▶ _Exercise prompt_
Retype exactly the span of lines below from the one with "मारपीट और अमानवीय" through the one with "基本手当をもらえる日数は決まっている". Do not include pictures.

▶ _Saved data entries_
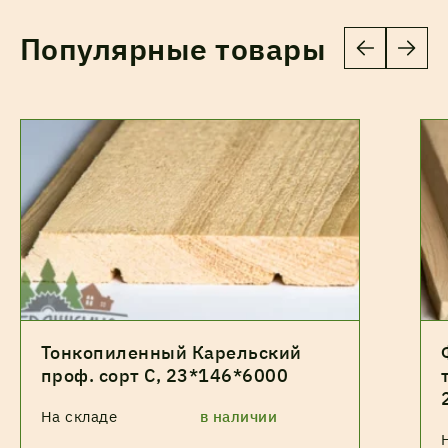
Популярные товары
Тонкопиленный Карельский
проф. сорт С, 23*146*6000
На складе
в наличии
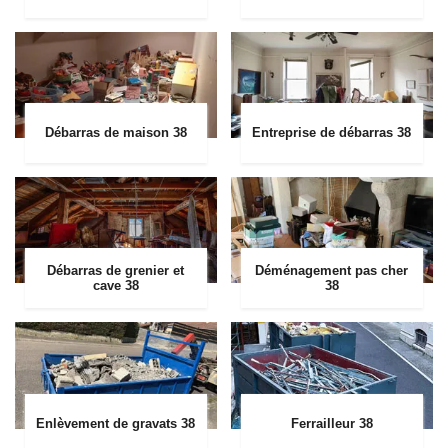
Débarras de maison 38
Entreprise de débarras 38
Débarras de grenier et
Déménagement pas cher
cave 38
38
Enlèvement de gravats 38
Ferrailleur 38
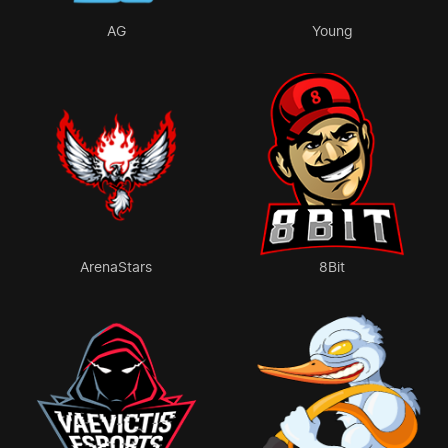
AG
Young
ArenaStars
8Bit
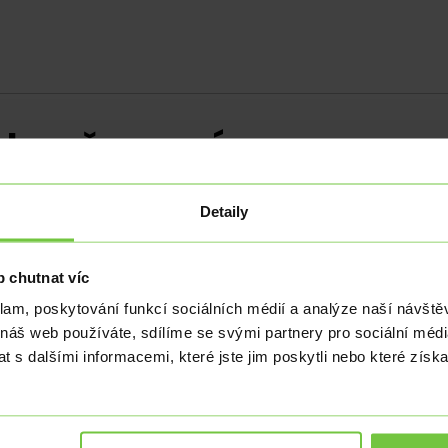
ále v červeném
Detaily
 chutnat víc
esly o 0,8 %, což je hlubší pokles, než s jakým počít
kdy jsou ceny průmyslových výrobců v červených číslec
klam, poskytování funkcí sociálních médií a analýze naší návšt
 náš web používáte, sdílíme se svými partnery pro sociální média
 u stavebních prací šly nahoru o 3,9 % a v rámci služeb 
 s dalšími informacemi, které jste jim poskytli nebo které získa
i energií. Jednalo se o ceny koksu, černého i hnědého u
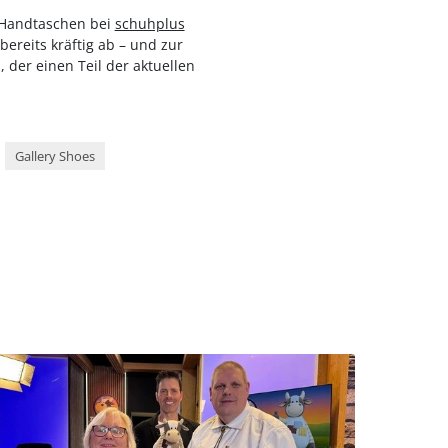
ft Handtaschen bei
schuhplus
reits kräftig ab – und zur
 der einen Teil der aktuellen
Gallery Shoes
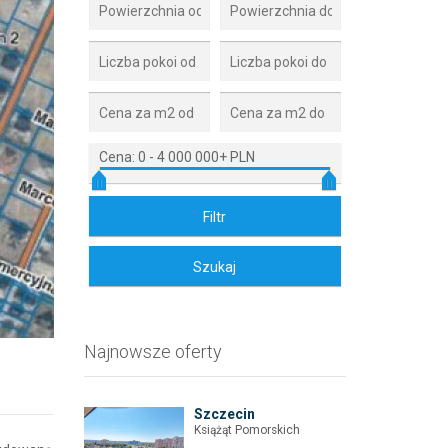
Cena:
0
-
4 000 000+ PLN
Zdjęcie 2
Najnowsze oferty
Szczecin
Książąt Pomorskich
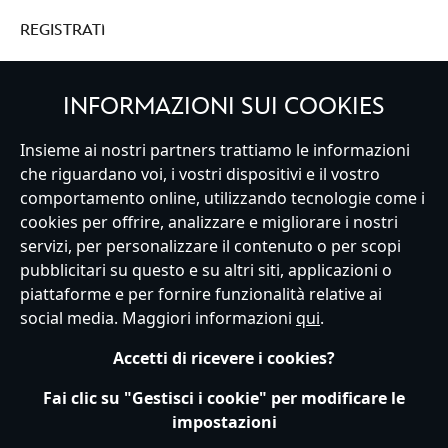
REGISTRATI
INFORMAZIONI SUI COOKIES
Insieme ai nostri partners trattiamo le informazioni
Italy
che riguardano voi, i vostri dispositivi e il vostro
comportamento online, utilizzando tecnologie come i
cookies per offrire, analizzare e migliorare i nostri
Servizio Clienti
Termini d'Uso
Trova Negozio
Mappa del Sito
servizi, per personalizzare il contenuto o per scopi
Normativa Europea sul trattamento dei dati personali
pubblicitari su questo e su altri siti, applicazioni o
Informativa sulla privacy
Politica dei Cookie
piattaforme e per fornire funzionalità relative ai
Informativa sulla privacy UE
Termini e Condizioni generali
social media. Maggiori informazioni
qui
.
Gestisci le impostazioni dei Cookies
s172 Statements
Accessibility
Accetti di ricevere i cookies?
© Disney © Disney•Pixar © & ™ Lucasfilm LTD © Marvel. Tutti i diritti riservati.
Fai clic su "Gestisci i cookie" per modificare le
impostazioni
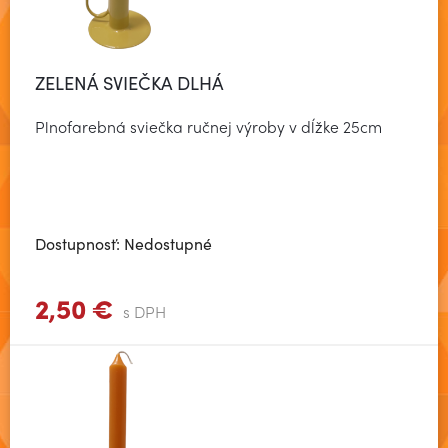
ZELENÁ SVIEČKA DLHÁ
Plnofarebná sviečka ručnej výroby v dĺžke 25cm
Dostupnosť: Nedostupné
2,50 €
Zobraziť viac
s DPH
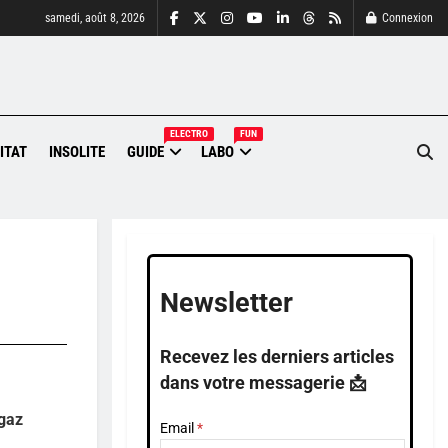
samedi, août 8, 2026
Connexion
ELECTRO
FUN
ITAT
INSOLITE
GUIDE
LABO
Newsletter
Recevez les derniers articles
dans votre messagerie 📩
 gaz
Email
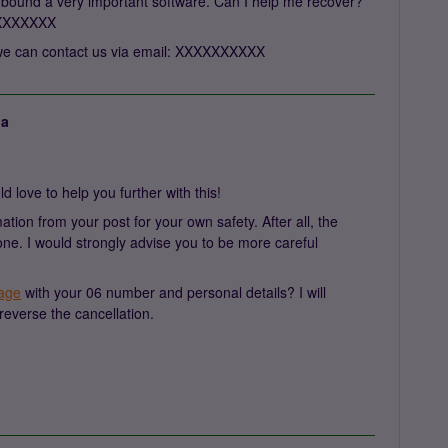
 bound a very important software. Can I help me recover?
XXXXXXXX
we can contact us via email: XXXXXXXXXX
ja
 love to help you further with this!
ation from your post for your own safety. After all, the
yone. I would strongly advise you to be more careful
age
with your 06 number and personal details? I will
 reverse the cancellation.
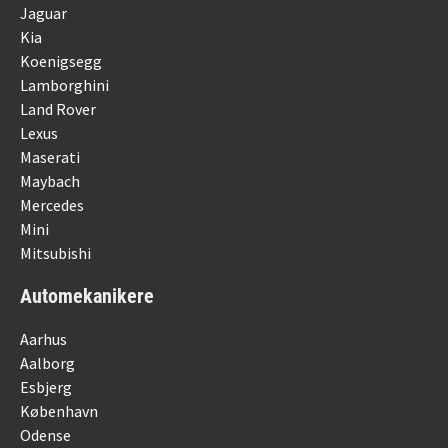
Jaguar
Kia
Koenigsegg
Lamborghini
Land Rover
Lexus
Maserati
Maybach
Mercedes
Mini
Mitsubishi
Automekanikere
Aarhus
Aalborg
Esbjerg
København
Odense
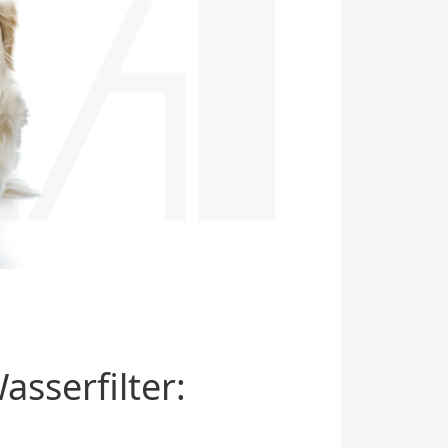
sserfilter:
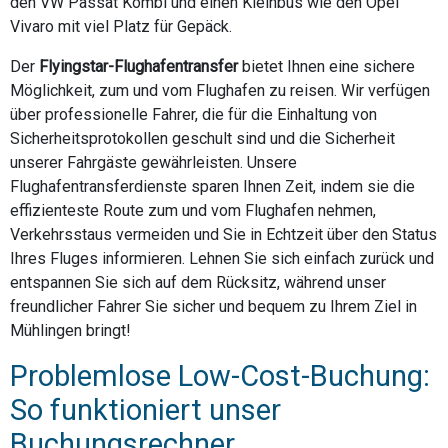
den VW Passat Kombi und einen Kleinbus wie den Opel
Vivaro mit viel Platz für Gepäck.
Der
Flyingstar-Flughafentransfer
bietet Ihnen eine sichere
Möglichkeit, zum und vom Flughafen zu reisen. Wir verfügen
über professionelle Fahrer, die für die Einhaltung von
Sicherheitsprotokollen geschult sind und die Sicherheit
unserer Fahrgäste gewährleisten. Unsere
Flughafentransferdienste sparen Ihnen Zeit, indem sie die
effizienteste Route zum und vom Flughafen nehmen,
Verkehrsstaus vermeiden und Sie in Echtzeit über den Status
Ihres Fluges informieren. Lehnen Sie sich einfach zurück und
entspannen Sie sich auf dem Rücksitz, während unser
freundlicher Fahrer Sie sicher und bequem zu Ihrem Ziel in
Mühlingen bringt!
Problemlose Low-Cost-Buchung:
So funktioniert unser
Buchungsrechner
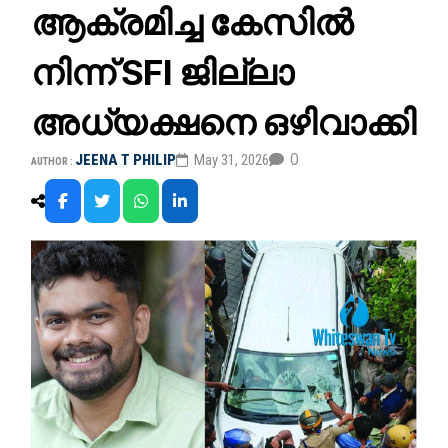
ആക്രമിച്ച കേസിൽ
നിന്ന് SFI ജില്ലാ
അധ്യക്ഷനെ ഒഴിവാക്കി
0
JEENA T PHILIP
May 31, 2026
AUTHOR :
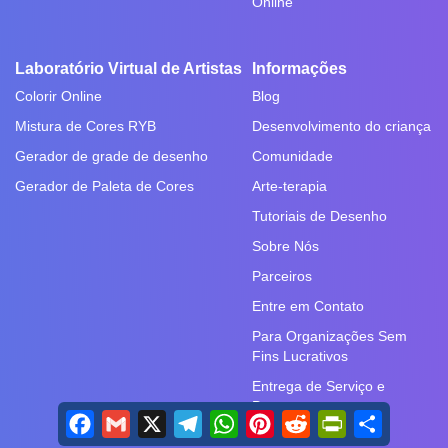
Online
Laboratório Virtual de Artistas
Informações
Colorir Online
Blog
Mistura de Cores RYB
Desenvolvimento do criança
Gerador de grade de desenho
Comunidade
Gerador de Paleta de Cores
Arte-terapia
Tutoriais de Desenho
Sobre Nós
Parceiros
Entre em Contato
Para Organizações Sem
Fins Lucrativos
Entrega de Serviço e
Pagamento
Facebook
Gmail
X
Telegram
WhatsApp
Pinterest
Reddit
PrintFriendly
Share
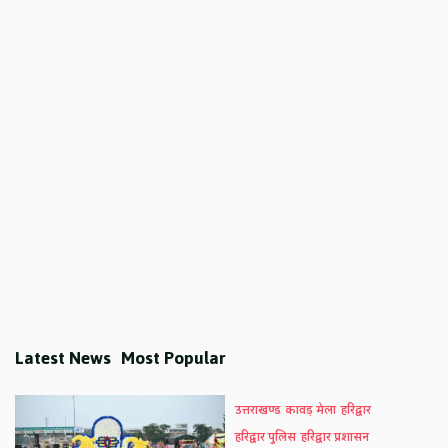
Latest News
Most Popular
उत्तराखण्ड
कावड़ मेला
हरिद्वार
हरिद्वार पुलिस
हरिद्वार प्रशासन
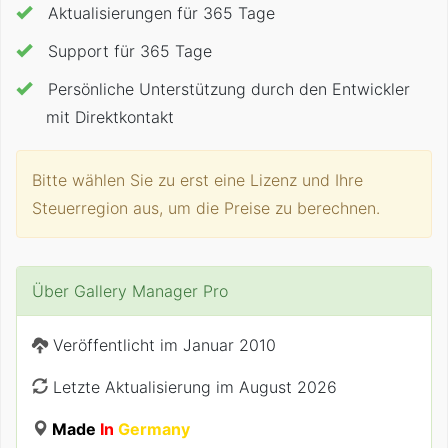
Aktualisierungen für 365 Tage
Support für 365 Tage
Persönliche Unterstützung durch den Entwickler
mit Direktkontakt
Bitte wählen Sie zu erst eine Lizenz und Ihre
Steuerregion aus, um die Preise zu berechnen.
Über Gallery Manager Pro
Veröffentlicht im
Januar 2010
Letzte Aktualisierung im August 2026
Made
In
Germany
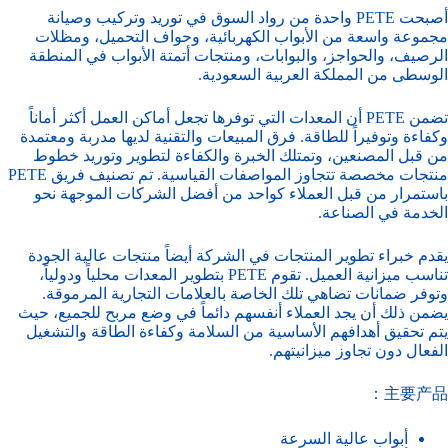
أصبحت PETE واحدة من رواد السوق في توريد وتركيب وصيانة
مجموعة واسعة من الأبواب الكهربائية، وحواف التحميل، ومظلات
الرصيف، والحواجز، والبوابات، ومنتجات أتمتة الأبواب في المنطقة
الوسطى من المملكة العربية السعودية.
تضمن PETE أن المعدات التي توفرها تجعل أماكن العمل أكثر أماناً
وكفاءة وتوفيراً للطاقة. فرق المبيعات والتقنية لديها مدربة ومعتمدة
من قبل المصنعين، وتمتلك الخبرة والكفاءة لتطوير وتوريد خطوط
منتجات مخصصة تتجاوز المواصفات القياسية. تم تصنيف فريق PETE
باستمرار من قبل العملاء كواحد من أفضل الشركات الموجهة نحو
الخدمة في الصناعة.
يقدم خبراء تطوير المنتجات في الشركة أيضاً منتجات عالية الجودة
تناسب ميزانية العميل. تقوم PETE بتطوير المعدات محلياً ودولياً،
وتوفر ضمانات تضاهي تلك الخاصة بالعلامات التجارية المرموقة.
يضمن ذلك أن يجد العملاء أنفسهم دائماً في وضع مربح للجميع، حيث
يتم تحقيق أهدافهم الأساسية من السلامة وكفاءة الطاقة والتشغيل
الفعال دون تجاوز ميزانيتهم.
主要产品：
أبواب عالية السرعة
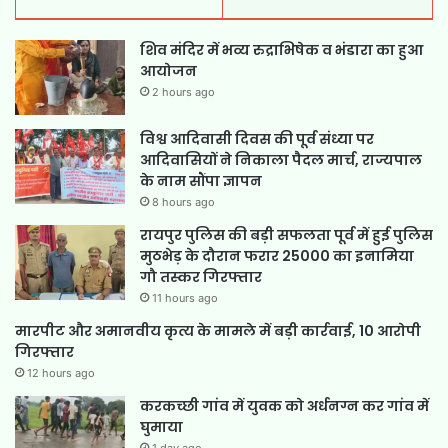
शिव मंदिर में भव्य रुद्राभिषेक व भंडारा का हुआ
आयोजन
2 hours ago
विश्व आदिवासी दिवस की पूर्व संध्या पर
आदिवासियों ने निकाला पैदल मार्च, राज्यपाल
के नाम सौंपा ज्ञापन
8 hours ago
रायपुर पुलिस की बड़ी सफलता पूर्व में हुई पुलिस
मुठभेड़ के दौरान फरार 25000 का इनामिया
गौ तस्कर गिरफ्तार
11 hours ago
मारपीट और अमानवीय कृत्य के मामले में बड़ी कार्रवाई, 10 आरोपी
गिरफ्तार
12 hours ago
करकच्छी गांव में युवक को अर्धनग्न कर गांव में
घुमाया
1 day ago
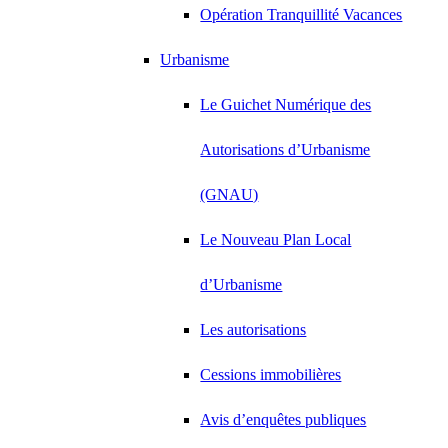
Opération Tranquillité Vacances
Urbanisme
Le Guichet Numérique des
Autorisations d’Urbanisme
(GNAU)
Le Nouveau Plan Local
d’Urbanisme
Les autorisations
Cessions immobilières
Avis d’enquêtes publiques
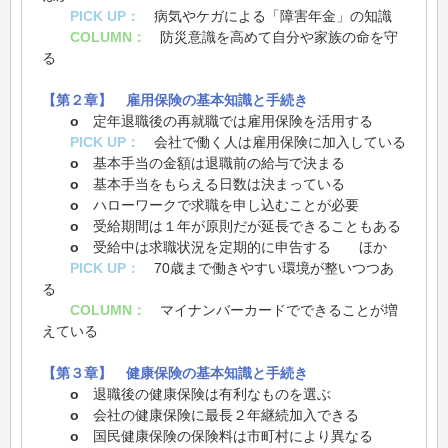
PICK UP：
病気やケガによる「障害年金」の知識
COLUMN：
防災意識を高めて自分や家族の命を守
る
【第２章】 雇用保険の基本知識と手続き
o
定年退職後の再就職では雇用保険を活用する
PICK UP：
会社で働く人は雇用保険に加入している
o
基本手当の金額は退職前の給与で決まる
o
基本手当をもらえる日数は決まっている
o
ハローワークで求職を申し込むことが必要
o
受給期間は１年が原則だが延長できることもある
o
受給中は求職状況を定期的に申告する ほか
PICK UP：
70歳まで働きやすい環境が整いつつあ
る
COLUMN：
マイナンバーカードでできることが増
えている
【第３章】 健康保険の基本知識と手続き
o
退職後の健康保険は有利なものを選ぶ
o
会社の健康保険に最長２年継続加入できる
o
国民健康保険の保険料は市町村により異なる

▶ _Exercise solution_
मारपीट और अमानवीय कृत्य के मामले में बड़ी कार्रवाई, 10 आरोपी
गिरफ्तार
12 hours ago
करकच्छी गांव में युवक को अर्धनग्न कर गांव में
घुमाया
1 day ago
Opération Tranquillité Vacances
Urbanisme
Le Guichet Numérique des
Autorisations d’Urbanisme
(GNAU)
Le Nouveau Plan Local
d’Urbanisme
Les autorisations
Cessions immobilières
Avis d’enquêtes publiques
PICK UP：
病気やケガによる「障害年金」の知識
COLUMN：
防災意識を高めて自分や家族の命を守
る
【第２章】 雇用保険の基本知識と手続き
o
定年退職後の再就職では雇用保険を活用する
PICK UP：
会社で働く人は雇用保険に加入している
o
基本手当の金額は退職前の給与で決まる
o
基本手当をもらえる日数は決まっている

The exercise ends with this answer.